第533話 ど男騎士さんと偽英雄さん

 騒がしい夜営から一晩が明けた。

 男騎士たちは日が地平に完全に昇り切る前から準備をしてテントを片付け、焚火の始末をすると白百合女王国へと続く道を歩き始めた。


 一応、彼らが行くのは街道である。

 白百合女王国側からも、また、その近隣諸国や街から来る人たちともすれ違う。しかしながら、流石に戦いのあった白百合女王国の方から来る人は少ない。むしろ、後ろから男戦士たちを追い越していく、隊商や馬に乗った冒険者たちの方が多いくらいだった。

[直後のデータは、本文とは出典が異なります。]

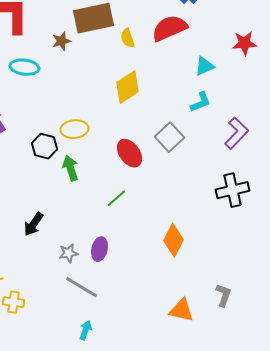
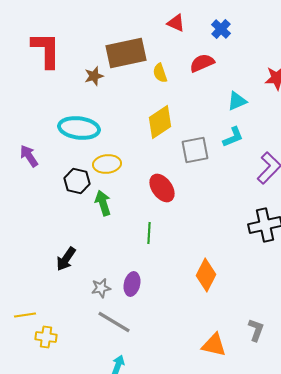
red semicircle: (170, 28) -> (202, 63), size x0.7
cyan ellipse: (24, 67) -> (79, 128), moved, size x1.4
gray square: (170, 137) -> (195, 150), moved, turned 32
green line: (116, 198) -> (149, 233), turned -45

「……こんなことなら、私たちも馬くらい用意するべきだったわね」


「あれ、お姉さまって騎乗スキル持ってるんですか?」


「まぁ、ティトの後ろに乗せて貰って移動することくらいはできるわよ」


 言うが早いか、第一王女、男騎士、法王が顔を引きつらせる。

 後ろに乗せてもらってだってと、男騎士が呟くと――あ、このノリ久しぶりだなぁと、女エルフが白けた顔をした。


 そう。

 ここ最近、なんかテンプレの形が崩れてしまって、見なくなった当初のどエルフネタである。騎乗は騎乗でも、違う騎乗のスキルネタである。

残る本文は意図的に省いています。